Introduce extended syntaxes for both eager and lazy imports that specify the behaviors upon anImportError.

Addressing the use cases listed above, the extended syntaxes below apply to both eager and lazy imports, in both import and from-import forms:

  1. Use [lazy] import <module 1> or <module 2> as <name> to specify a drop-in replacment for a failed import, e.g.:
lazy import regex or re as re
  1. Use [lazy] import <module> or raise <exception> to raise a custom exception on a failed import, e.g.:
lazy import yaml or raise RuntimeError("Please install pyyaml.")
  1. Use try [lazy] import <module> or: <suite> to specify a suite to perform on a failed import:
try lazy import xlrd or:
    os.system('pip install xlrd')
    import xlrd
  1. Use try [lazy] import <module 1> for <names>: <suite 1> to specify a suite to perform on a successful import in order to produce the names specified in the for clause, which, importantly for lazy imports, will become lazy objects that will trigger reification on access. An optional clause of or import <module 2>: <suite 2> specifies an alternative import and initialization steps upon a previous import failure in order to produce the same names. And an optional clause of else: <suite 3> specifies what to do when all the previous import clauses fail. An ImportError should be raised if an import clause succeeds but does not produce all of the names specified in the for clause. For example:
try lazy from ruamel.yaml import YAML for load_yaml, HAS_RUAMEL_YAML:
    load_yaml = YAML().load
    HAS_RUAMEL_YAML = True
or from yaml import load as load_yaml:
    HAS_RUAMEL_YAML = False
else:
    raise RuntimeError('No YAML loader installed.')

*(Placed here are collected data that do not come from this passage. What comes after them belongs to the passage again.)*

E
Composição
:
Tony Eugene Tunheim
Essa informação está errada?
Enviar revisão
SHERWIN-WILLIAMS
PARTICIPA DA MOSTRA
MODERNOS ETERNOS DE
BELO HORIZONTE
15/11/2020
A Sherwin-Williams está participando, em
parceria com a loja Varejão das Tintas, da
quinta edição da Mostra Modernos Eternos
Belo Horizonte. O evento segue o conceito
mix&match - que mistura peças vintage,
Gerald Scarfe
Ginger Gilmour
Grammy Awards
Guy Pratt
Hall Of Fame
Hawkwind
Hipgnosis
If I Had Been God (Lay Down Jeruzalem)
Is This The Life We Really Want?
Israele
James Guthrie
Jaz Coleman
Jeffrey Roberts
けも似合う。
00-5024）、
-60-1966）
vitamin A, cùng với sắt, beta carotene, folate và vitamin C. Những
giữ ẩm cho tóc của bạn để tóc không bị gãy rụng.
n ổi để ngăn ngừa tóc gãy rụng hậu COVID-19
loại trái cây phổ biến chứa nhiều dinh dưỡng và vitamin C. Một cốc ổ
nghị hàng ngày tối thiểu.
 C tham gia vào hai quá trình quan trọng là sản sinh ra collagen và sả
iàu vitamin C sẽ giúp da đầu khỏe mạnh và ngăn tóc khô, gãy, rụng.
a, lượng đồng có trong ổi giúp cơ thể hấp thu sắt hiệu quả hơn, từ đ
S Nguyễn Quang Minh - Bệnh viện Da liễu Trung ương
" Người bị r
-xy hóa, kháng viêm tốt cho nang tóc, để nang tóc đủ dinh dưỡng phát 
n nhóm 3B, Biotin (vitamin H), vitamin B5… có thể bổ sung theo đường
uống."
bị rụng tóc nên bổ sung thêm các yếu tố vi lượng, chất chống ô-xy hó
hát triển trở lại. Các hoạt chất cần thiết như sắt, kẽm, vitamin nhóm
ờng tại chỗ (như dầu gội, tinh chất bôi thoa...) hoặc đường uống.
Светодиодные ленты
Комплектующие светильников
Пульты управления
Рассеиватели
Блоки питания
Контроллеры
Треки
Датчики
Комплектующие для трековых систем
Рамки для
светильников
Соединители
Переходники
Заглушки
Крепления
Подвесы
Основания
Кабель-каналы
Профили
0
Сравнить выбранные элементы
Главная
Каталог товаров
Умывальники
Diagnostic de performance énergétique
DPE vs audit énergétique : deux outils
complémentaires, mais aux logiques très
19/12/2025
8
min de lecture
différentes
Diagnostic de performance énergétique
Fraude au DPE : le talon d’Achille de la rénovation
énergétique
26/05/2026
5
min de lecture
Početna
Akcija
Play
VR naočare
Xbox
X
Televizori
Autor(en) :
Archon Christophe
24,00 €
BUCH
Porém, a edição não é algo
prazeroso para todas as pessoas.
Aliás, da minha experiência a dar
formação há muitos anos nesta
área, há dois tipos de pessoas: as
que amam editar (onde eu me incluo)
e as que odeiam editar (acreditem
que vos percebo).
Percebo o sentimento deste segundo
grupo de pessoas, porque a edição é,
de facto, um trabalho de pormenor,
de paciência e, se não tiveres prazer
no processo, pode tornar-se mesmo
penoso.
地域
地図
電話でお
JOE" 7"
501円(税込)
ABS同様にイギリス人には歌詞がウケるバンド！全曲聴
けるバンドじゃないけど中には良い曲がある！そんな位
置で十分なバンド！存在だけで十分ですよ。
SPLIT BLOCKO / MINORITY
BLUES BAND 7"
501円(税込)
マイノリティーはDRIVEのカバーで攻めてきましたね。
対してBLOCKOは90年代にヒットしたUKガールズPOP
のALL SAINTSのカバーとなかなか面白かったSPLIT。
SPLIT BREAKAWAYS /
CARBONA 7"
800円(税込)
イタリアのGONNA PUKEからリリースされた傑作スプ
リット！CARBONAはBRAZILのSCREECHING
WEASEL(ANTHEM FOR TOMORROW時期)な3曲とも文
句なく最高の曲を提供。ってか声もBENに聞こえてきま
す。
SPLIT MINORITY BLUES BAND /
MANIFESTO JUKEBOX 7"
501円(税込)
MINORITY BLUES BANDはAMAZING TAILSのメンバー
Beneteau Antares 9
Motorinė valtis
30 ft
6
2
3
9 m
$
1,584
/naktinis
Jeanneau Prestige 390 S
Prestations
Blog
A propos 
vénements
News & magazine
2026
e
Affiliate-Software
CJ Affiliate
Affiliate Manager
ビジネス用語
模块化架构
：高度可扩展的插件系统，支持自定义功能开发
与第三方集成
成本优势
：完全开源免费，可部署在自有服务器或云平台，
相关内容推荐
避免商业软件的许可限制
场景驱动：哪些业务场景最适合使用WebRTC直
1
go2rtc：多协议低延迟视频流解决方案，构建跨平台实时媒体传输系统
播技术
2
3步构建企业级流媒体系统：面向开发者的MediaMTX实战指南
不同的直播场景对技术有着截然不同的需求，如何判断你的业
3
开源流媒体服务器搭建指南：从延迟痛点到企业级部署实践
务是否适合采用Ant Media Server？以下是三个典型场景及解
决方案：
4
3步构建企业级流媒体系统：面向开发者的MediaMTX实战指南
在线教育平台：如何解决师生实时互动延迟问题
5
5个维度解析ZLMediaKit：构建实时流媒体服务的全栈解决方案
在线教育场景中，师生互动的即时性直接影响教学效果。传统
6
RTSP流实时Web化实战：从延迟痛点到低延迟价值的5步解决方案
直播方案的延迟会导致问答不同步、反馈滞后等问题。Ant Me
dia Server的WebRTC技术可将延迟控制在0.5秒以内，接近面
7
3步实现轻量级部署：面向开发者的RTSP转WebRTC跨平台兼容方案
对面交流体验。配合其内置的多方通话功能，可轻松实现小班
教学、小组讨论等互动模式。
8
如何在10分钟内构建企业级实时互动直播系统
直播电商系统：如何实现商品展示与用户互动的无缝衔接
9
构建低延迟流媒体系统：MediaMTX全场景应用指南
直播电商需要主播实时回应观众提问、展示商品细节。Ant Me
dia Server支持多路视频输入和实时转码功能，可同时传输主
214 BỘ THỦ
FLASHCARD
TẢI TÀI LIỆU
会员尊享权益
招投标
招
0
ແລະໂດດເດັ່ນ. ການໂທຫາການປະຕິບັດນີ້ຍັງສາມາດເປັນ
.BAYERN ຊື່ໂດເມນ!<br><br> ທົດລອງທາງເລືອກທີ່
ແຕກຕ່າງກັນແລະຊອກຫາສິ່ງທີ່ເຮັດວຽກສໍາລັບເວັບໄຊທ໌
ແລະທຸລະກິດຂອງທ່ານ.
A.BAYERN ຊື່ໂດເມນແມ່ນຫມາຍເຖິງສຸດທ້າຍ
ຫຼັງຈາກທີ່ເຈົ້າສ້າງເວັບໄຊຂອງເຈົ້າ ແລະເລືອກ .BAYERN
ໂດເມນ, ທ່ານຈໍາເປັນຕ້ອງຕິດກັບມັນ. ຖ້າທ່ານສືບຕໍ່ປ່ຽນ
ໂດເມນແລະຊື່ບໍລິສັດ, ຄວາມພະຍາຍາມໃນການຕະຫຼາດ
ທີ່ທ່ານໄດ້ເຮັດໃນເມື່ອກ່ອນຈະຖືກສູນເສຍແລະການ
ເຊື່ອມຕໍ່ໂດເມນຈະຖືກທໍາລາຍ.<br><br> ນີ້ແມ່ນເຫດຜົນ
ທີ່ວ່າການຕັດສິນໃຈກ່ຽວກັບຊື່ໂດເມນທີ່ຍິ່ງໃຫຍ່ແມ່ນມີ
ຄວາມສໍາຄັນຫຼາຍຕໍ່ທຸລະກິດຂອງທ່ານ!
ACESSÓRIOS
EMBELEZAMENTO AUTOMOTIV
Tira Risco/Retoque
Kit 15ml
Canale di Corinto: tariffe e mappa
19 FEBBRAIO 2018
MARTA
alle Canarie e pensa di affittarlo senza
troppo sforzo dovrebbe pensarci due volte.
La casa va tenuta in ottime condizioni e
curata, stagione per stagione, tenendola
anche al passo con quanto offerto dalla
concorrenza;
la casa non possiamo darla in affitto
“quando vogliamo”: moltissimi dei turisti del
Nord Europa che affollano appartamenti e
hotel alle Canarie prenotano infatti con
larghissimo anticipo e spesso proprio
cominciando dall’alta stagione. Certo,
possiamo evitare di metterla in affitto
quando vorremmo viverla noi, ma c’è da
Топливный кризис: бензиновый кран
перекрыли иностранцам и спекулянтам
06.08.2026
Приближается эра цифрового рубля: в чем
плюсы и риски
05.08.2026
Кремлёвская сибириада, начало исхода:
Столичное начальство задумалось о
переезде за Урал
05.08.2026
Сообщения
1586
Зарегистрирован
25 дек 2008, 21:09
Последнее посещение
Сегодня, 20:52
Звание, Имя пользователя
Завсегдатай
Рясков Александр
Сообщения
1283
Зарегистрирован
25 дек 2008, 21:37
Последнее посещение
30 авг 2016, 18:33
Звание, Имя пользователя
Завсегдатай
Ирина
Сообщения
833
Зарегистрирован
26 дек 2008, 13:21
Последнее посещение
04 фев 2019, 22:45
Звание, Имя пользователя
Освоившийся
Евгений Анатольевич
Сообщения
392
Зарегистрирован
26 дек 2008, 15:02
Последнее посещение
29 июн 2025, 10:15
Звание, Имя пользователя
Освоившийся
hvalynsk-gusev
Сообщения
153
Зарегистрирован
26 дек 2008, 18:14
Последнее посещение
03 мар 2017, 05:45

assert load_yaml('key: value') == {'key': 'value'}

This is just a rough idea so far and I’d like to hear some preliminary feedbacks from the community before I proceed to formalize the syntaxes and semantics.

1 Like

Using the lazy keyword for something which isn’t fully lazy (it must, at a minimum, find the module’s spec to determine if the module to import is present) seems like it will cause a lot of confusion.

Also, what is the sudden rush here? The status quo has been fine[1] for many years now. And lazy imports won’t be available until Python 3.15. Can we not wait until users have had at least one release with lazy import syntax available before proposing yet more changes to the import statement syntax?


  1. for everything except lazy imports ↩︎

7 Likes

How about:

# main.py
lazy: # or defer
    try:
        import regex as re
    except ImportError:
        import re

To be syntactic sugar for:

# re_wrapper.py
try:
    import regex as re
except ImportError:
    import re

# main.py
lazy from re_wrapper import re

The main difference is that there’s no file system operation to access re_wrapper.

2 Likes

It seems like all of this can be done using a MetaPathFinder instead of dedicated syntax, with the further benefit of applying application-wide and applying to multiple use-cases (i.e. fallback package, custom exception, custom function call, etc)

3 Likes

As these mostly seem to handle cases where the module is not installed, these can be handled by checking that specifically. Currently the best tool I’m aware of for doing so would be importlib.util.find_spec. Your examples would roughly translate to this under lazy imports:

from importlib.util import find_spec

# 1
if find_spec("regex"):
    lazy import regex as re
else:
    lazy import re

# 2
if not find_spec("yaml"):
    raise RuntimeError("Please install pyyaml.")

lazy import yaml

#3
if not find_spec("xlrd"):
    os.system('pip install xlrd')

lazy import xlrd

#4
if find_spec("ruamel.yaml"):
    lazy from ruamel.yaml import YAML
    load_yaml = YAML().load
    HAS_RUAMEL_YAML = True
else:
    lazy from yaml import load as load_yaml
    HAS_RUAMEL_YAML = False
2 Likes

To clarify, there isn’t anything in this proposal that’s half-lazy.

All that this proposal does is specify what to do upon a reification. It’s code that’s executed only when a lazy object is reified.

This is because before PEP-810, try-except works well enough to handle all kinds of failed imports, but now with lazy imports, there is no good way to specify how a failed reification should be handled.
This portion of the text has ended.